W zeszłym tygodniu byłam z koleżanką na filmie "Kształt wody" (ang. "The shape of the water") w reżyserii Guillermo del Toro. Ponieważ wcześniej widziałam "Labirynt Fauna", "Hellboya" czy wreszcie "Kręgosłup diabła" w reżyserii del Toro, moje oczekiwania były bardzo wysokie. Oczekiwałam interesującej, pełnej symboliki historii pełnej potworów, niewinnych dziewczynek odkrywających tajemnicę i oczywiście czarnych charakterów, zaś na koniec nie było do końca pewne co właściwie zaszło. Nic takiego nie miało miejsca w przypadku najnowszego filmu. Co prawda fakt, że del Toro brał udział w tworzeniu "Hobbita" winien stanowić znak jak bardzo reżyser idzie w stronę najgorszej, najbardziej tandetnej komercji. Miałam jednak w pamięci "Labirynt Fauna" i miałam oczekiwania.
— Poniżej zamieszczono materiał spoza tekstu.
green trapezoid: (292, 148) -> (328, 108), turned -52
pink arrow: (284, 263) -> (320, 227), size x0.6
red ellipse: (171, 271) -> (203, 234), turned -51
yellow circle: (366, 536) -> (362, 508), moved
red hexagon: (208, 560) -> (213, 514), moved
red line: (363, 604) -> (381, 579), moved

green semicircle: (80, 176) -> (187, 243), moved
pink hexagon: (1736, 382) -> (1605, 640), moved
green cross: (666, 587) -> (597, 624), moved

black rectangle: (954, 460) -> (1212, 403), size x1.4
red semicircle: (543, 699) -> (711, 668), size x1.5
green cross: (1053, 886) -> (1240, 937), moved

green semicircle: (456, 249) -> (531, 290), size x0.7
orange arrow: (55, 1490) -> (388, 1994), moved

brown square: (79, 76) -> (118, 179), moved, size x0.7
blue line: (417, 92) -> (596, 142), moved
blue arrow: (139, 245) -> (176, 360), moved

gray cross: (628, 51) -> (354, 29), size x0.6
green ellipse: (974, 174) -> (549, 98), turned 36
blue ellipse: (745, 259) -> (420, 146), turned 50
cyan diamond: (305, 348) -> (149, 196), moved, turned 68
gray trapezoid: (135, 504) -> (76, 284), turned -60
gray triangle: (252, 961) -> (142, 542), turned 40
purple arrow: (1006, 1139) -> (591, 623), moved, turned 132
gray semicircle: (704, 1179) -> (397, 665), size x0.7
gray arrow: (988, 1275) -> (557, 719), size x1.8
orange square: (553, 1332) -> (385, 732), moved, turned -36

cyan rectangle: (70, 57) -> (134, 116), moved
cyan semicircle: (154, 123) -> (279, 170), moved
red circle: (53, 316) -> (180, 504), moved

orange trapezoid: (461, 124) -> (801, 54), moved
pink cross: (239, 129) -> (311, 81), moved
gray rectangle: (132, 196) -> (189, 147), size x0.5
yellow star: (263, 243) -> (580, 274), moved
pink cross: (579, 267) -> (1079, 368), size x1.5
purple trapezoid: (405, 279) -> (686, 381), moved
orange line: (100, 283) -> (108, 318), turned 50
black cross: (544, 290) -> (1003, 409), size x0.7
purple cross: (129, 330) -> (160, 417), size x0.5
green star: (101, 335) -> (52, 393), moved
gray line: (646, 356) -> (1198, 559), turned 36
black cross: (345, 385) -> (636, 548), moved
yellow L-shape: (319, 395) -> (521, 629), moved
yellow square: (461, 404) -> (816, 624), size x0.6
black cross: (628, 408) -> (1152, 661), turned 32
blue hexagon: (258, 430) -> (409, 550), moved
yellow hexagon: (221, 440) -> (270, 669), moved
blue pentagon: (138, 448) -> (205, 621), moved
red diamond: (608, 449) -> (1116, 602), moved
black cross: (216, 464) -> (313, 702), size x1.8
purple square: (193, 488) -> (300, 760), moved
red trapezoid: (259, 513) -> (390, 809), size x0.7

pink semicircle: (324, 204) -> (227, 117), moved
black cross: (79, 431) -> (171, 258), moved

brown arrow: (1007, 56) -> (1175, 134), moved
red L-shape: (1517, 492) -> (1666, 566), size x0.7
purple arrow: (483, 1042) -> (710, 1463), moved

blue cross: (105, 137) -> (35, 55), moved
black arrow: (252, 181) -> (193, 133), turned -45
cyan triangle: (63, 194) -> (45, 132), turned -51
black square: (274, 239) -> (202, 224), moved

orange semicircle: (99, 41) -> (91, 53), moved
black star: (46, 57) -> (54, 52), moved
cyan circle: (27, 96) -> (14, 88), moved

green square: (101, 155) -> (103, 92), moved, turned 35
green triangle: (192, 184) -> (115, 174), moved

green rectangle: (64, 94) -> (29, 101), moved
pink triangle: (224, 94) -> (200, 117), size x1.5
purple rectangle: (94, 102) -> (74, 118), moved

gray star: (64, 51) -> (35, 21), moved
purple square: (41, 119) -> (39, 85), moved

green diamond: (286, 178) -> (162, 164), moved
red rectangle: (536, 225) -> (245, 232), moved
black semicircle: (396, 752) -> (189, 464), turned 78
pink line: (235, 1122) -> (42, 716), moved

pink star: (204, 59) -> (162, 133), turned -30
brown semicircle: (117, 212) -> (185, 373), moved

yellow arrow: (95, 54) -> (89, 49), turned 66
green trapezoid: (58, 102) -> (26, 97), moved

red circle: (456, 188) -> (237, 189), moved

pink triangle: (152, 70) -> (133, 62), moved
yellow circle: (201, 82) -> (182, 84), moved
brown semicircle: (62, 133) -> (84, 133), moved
Zanim przejdę do bardziej szczegółowego opus, zaznaczę, że dzieło zostało obsypane nominacjami do Oskarów. W tym miejscu przypomnę o zlewaczeniu Hollywood (wrzask, że zbyt wielu białych dostało Oskary do dzisiaj mi brzmi w uszach) należy oczekiwać prawdziwej, propagandowej szmiry z postaciami prostymi jak konstrukcja cepa. Rzecz jasna takich gniotów mamy pełno, od "Awatara" począwszy. I tak właśnie było w przypadku "Kształtu wody", obrazowi któremu w skali od 1 do 10 dam 4 i to głównie za naturalistyczny, momentami ciężki klimat i potwora. U del Toro potwór być musi i nijak to nie będzie znany wszystkim wilkołak, wampir czy obcy z wielkimi zębiskami. Del Toro ma wyobraźnię i powtory ma unikalne. U meksykańskiego reżysera rzadko mamy ładne, wypucowane wnętrza oraz panny wstające z łóżka z nienagannym makijażem. Przedstawienie postaci, ich otoczenia oraz środowiska jest o wiele bliższe rzeczywistości. Jak wygląda zarys fabuły?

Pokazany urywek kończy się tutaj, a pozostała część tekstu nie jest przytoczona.